MDAC announces project on effective monitoring of the UN Convention on the Rights of Persons with Disabilities
The Mental Disability Advocacy Centre (MDAC) today announces a yearlong project that seeks to provide direction to governments and civil society on the effective implementation of Article 33 of the UN Convention on the Rights of Persons with Disabilities (CRPD). Article 33 deals with domestic implementation of the Convention. Practical guidelines and checklists will be developed that will assist governments and NGOs in understanding the obligations of States Parties under Article 33. The project will also apply these guidelines in order to determine whether State Parties to the Convention are meeting their obligations under Article 33. A summary report will be submitted to the UN Committee on the Rights of Persons with Disabilities to assist the Committee in holding States Parties to account.
The UNCRPD is one of only two international human rights treaties to contain a specific provision on the role and structure of domestic implementation and monitoring mechanisms of the Convention (Article 33). (The only other similar provision is the Optional Protocol to the UN Convention against Torture). The outcomes of this project will be hugely useful to civil society groups, policy makers and researchers here in Ireland. It will also be very useful in benchmarking the implementation of the Convention here.
That will be most useful to the Americans, who won’t sign it and frustrated it’s negotiation, and who with some Arab states, at the negotiations, became knows, due to their collective efforts, as the “Axis of the Medieval”.
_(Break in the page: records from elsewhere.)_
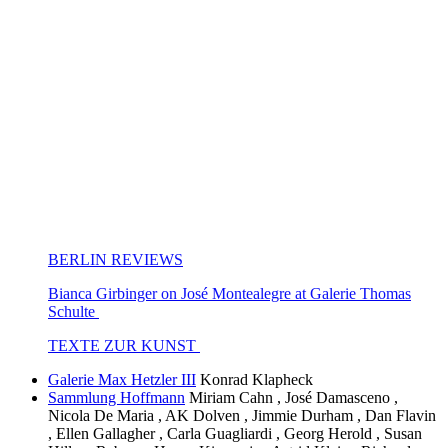
BERLIN REVIEWS
Bianca Girbinger on José Montealegre at Galerie Thomas
Schulte
TEXTE ZUR KUNST
Galerie Max Hetzler III
Konrad Klapheck
Sammlung Hoffmann
Miriam Cahn , José Damasceno ,
Nicola De Maria , AK Dolven , Jimmie Durham , Dan Flavin
, Ellen Gallagher , Carla Guagliardi , Georg Herold , Susan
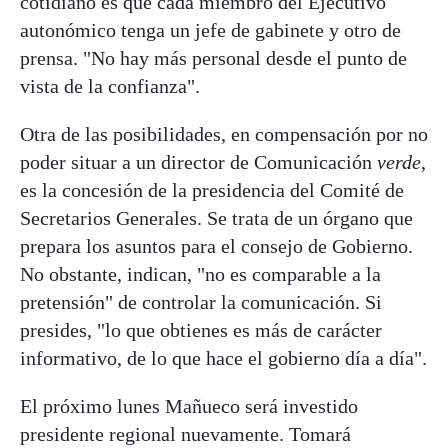
cotidiano es que cada miembro del Ejecutivo
autonómico tenga un jefe de gabinete y otro de
prensa. "No hay más personal desde el punto de
vista de la confianza".
Otra de las posibilidades, en compensación por no
poder situar a un director de Comunicación
verde
,
es la concesión de la presidencia del Comité de
Secretarios Generales. Se trata de un órgano que
prepara los asuntos para el consejo de Gobierno.
No obstante, indican, "no es comparable a la
pretensión" de controlar la comunicación. Si
presides, "lo que obtienes es más de carácter
informativo, de lo que hace el gobierno día a día".
El próximo lunes Mañueco será investido
presidente regional nuevamente. Tomará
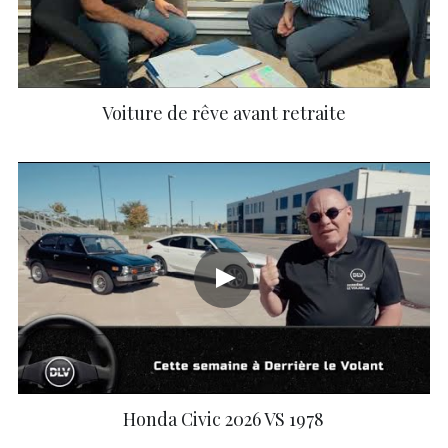
Voiture de rêve avant retraite
Honda Civic 2026 VS 1978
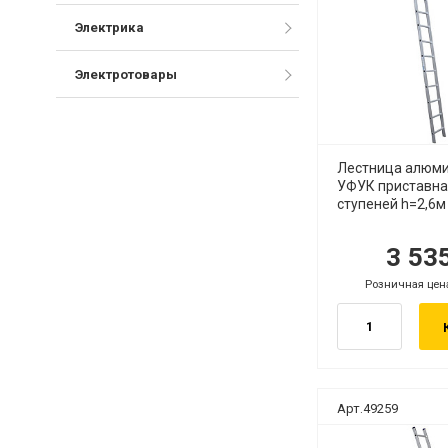
Электрика
Электротовары
Лестница алюм
УФУК приставна
ступеней h=2,6м
3 53
руб.
р
Розничная цен
руб.
Арт.49259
To be serious, the IHRC with other national institutions, were very central to drafting and pushing for inclusion wording on national enforcement. Gerard Quinn, in particular, was very influential at the negotiations, as was William Binchy who gets little praise in his work in this area.
The Convention also contains language indicating that any national institution charged with monitoring should be Paris Principle compliant, though the informal indications are that the National Disability Authority are to be the orginisation and they are very far from compliant with those principles.
The Centre for Disability Law and Policy here at NUI Galway is also involved on a EU project on challenges and good practices in implementing the UN Convention on the Rights of People with Disabilities. The Report is being finalised and should be publicly available in the coming months and that will be a great resource for all State Parties also. It will be interesting to see these outputs and what they state in relation to monitoring of the Convention.